Some Mistakes Are Deadly

On January 28, 1986, shortly after launch, Shuttle Challenger exploded, killing all seven crew members.

  • Probability of 1 or more rings being damaged at launch is about 0.99

  • Probability of all 6 rings being damaged at launch is about 0.46

  • Fowlkes and Hoadley (1989): Analysis of the Space Shuttle: Pre-Challenger Prediction of Failure

  • Martz and Zimmer (1992): The Risk of Catastrophic Failure of the Solid Rocket Boosters on the Space Shuttle.

Allan McDonald Dies at 83

Communication is part of the job — it’s worth learning how to do it well.

SMaC: Why Bother?

  • Programming: a cheap way to do experiments and a lazy way to do math
  • Differential calculus: optimize functions, compute MLEs
  • Integral calculus: compute probabilities, expectations
  • Linear algebra: solve many equations at once
  • Probability: the language of statistics
  • Statistics: quantify uncertainty

Example: Differential Calculus

  • Differentiation comes up when you want to find the most likely values of parameters (unknowns) in optimization-based (sometimes called frequentist) inference
  • Imagine that we need to find the values of the slope and intercept such that the yellow line fits “nicely” through the cloud of points

  • Suppose you have linear regression model of the form \(y_n \sim \operatorname{normal}(\alpha + \beta x_n, \, \sigma)\) and you want to learn the most likely values of \(\alpha\) and \(\beta\)

  • The most likely values for slope (beta) and intercept (alpha) are at the peak of this function, which can be found by using (partial) derivatives

Example: Integral Calculus

  • Suppose we have a probability distribution of some parameter \(\theta\), which represents the differences between the treated and control units

  • Further, suppose that \(\theta > 0\) favors the treatment group

  • We want to know the probability that treatment is better than control

  • This probability can be written as:

\[ \P(\theta > 0) = \int_{0}^{\infty} p_{\theta}\, \text{d}\theta \]

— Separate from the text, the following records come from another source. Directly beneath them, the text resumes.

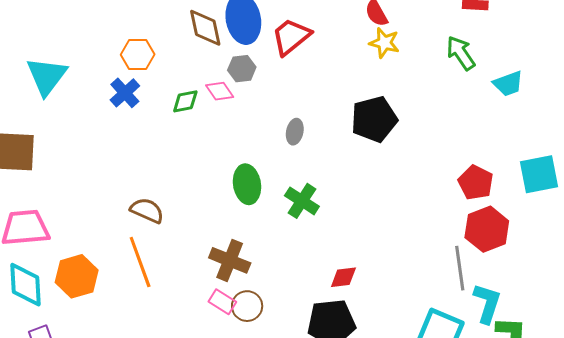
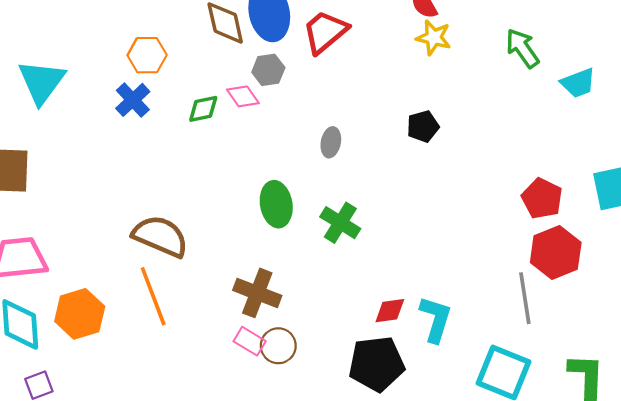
black pentagon: (374, 119) -> (423, 126), size x0.6
brown semicircle: (147, 210) -> (160, 236), size x1.4
cyan L-shape: (487, 303) -> (436, 319), moved

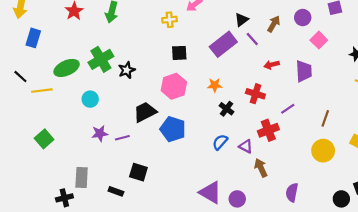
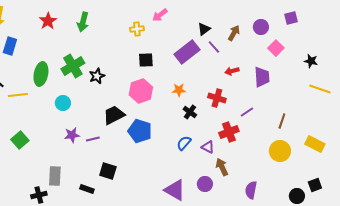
green ellipse: (67, 68) -> (41, 74), turned -55
purple circle: (237, 199) -> (205, 184), moved

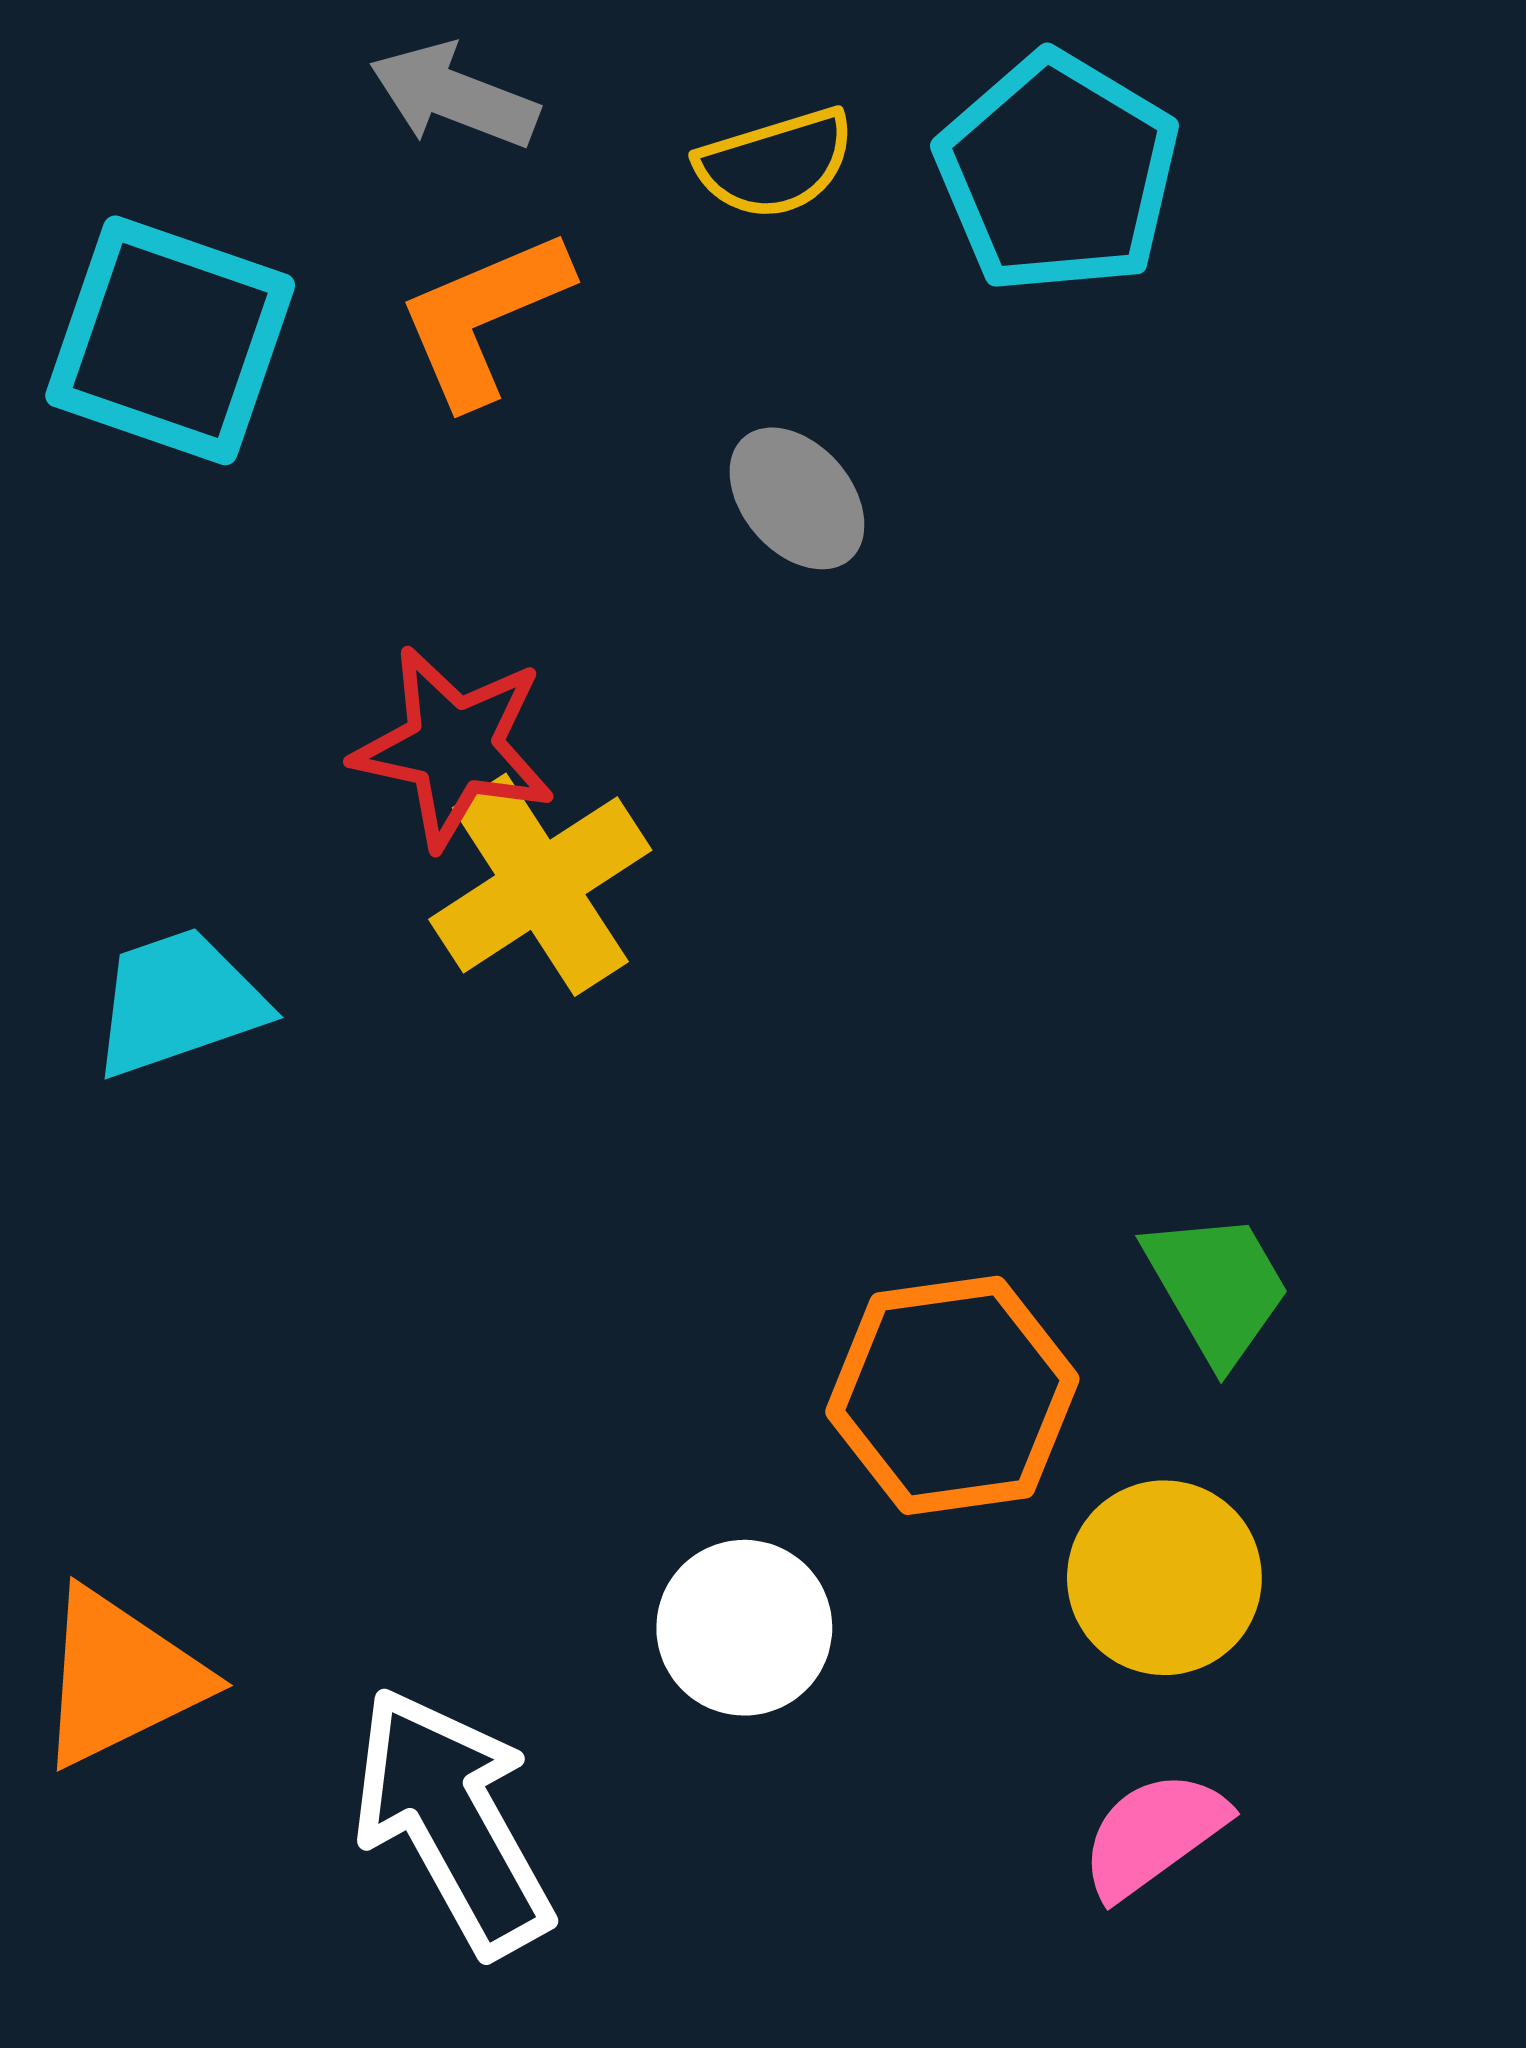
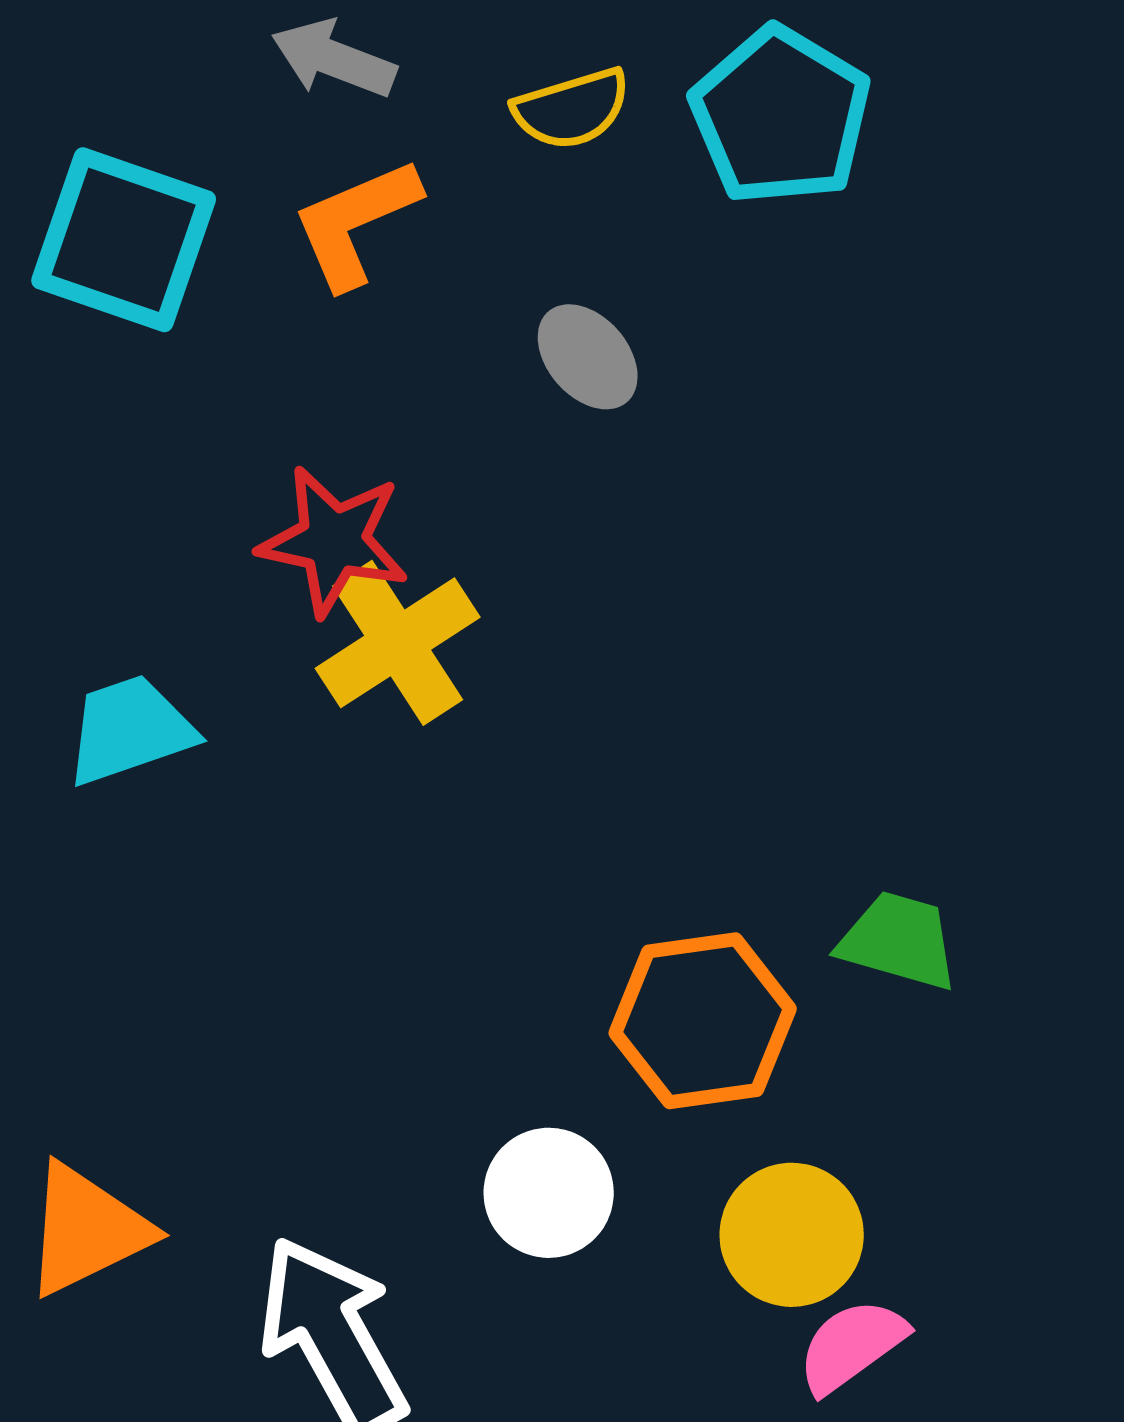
green trapezoid: (1217, 1287) -> (899, 941), turned -44
yellow circle: (1164, 1578) -> (792, 1235), moved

  • Assuming \(\theta\) is normally distributed with \(\mu = 1\) and \(\sigma = 1\) we can evaluate the integral as an area under the normal curve from \(0\) to \(\infty\).

Example: Linear Regression

Notice a Linear Algebra notation \(X \beta\), which is matrix-vector multiplication.

data {
  int<lower=0> N;   // number of data items
  int<lower=0> K;   // number of predictors
  matrix[N, K] X;   // predictor matrix
  vector[N] y;      // outcome vector
parameters {
  real alpha;           // intercept
  vector[K] beta;       // coefficients for predictors
  real<lower=0> sigma;  // error scale
model {
  y ~ normal(X * beta + alpha, sigma);  // likelihood

Example: Bionomial Regression

This is the type of model we fit to the O-Rings data.

data {
  int<lower=0> N_rows; // number of rows in data
  int<lower=0> N;      // number of possible "successes" in Binom(N, p)
  vector[N_rows] x;    // temperature for the O-Rings example
  array[N_rows] int<lower=0, upper=N> y; // number of "successes" in y ~ Binom(N, p)
parameters {
  real alpha; 
  real beta;  
model {
  alpha ~ normal(0, 2.5); // we can encode what we know about plausible values
  beta ~ normal(0, 1);    // of alpha and beta prior to conditioning on the date
  y ~ binomial_logit(N, alpha + beta * x); // likehood (conditioned on x)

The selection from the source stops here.